Task description: Show each line of the records in which the word "Documento" occurs.

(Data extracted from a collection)
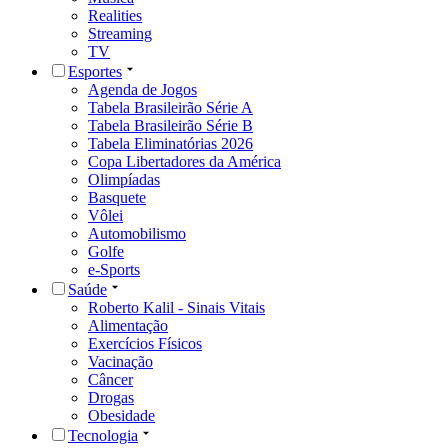
Realities
Streaming
TV
Esportes
Agenda de Jogos
Tabela Brasileirão Série A
Tabela Brasileirão Série B
Tabela Eliminatórias 2026
Copa Libertadores da América
Olimpíadas
Basquete
Vôlei
Automobilismo
Golfe
e-Sports
Saúde
Roberto Kalil - Sinais Vitais
Alimentação
Exercícios Físicos
Vacinação
Câncer
Drogas
Obesidade
Tecnologia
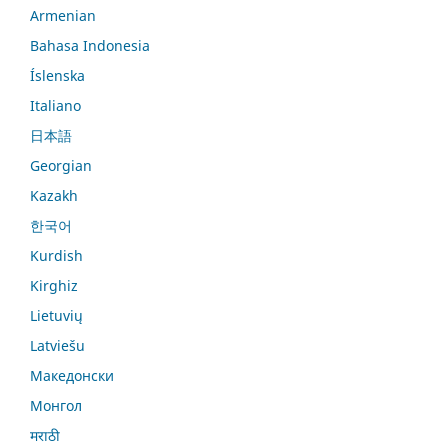
Armenian
Bahasa Indonesia
Íslenska
Italiano
日本語
Georgian
Kazakh
한국어
Kurdish
Kirghiz
Lietuvių
Latviešu
Македонски
Монгол
मराठी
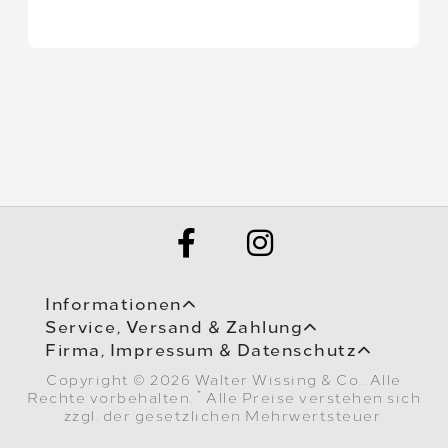
Informationen
Service, Versand & Zahlung
Firma, Impressum & Datenschutz
Copyright © 2026 Walter Wissing & Co.. Alle
*
Rechte vorbehalten.
Alle Preise verstehen sich
zzgl. der gesetzlichen Mehrwertsteuer.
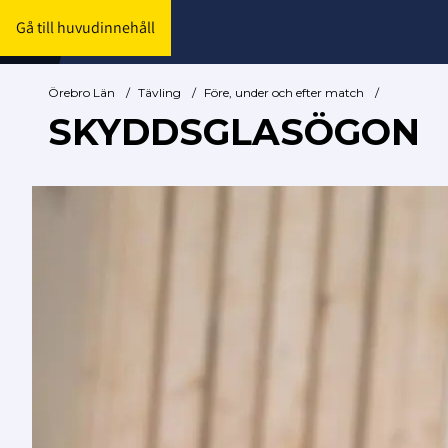
Gå till huvudinnehåll
Örebro Län
/
Tävling
/
Före, under och efter match
/
SKYDDSGLASÖGON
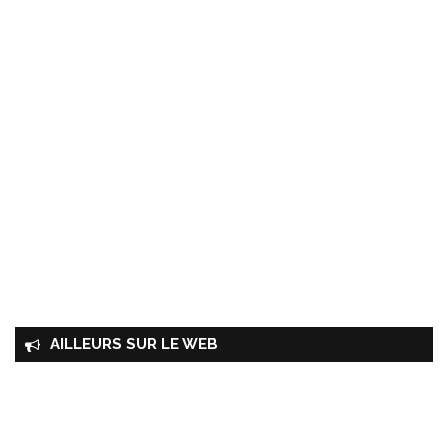
AILLEURS SUR LE WEB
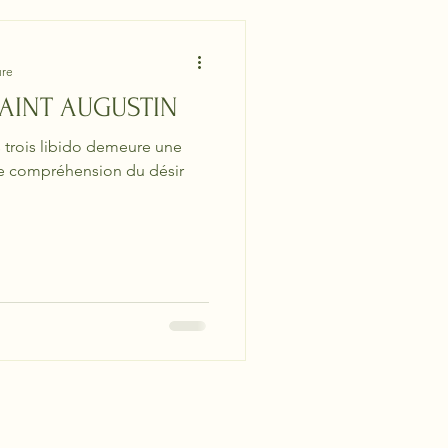
ure
SAINT AUGUSTIN
 trois libido demeure une
re compréhension du désir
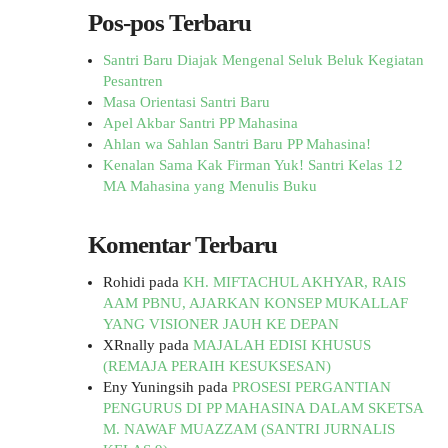
Pos-pos Terbaru
Santri Baru Diajak Mengenal Seluk Beluk Kegiatan
Pesantren
Masa Orientasi Santri Baru
Apel Akbar Santri PP Mahasina
Ahlan wa Sahlan Santri Baru PP Mahasina!
Kenalan Sama Kak Firman Yuk! Santri Kelas 12
MA Mahasina yang Menulis Buku
Komentar Terbaru
Rohidi
pada
KH. MIFTACHUL AKHYAR, RAIS
AAM PBNU, AJARKAN KONSEP MUKALLAF
YANG VISIONER JAUH KE DEPAN
XRnally
pada
MAJALAH EDISI KHUSUS
(REMAJA PERAIH KESUKSESAN)
Eny Yuningsih
pada
PROSESI PERGANTIAN
PENGURUS DI PP MAHASINA DALAM SKETSA
M. NAWAF MUAZZAM (SANTRI JURNALIS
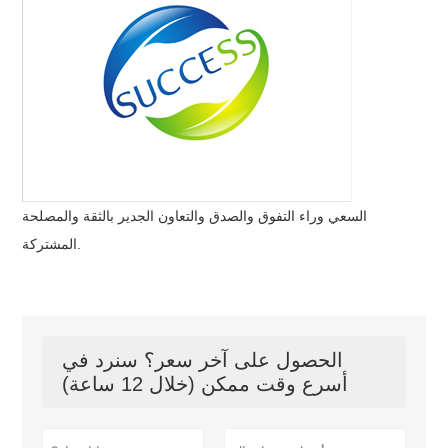
السعي وراء التفوق والصدق والتعاون الجدير بالثقة والمصلحة
المشتركة.
الحصول على آخر سعر؟ سنرد في
أسرع وقت ممكن (خلال 12 ساعة)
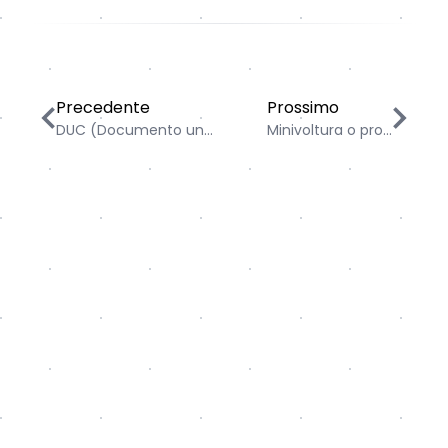
DUC (Documento unico di circolazione): cos'è, come ric
Minivoltura o procura 
Precedente
Prossimo
DUC (Documento un...
Minivoltura o pro...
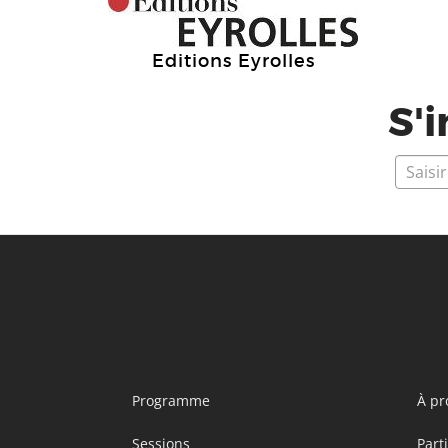
Editions Eyrolles
S'i
Programme
C
Programme
À pr
Sessions
Part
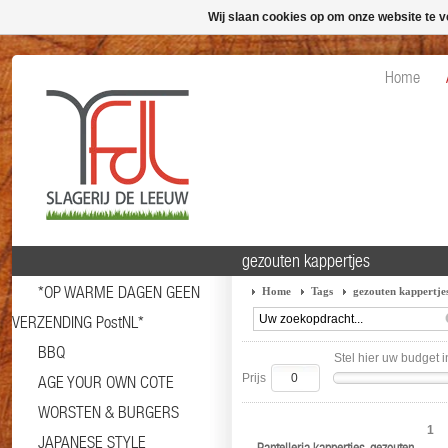
Wij slaan cookies op om onze website te v
Home
gezouten kappertjes
*OP WARME DAGEN GEEN
Home
Tags
gezouten kappertje
VERZENDING PostNL*
BBQ
Stel hier uw budget i
Prijs
AGE YOUR OWN COTE
WORSTEN & BURGERS
1
JAPANESE STYLE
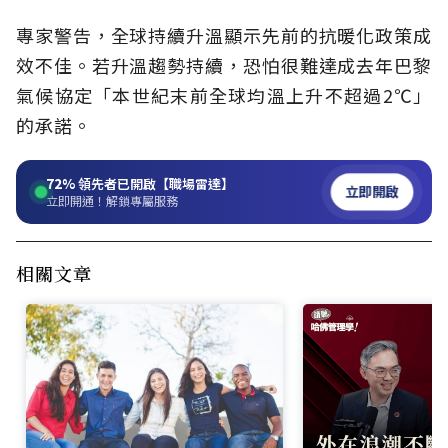
專家警告，全球持續升溫顯示先前的抗暖化政策成
效不佳。若升溫趨勢持續，恐怕很難達成去年巴黎
氣候協定「本世紀末前全球均溫上升不超過2℃」
的承諾。
72%
領先者已開啟【職場雷達】
立即開啟
立即開通！解鎖專屬服務
相關文章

Written answer:
DUC (Documento unico di circolazione): cos'è, come ric
DUC (Documento un...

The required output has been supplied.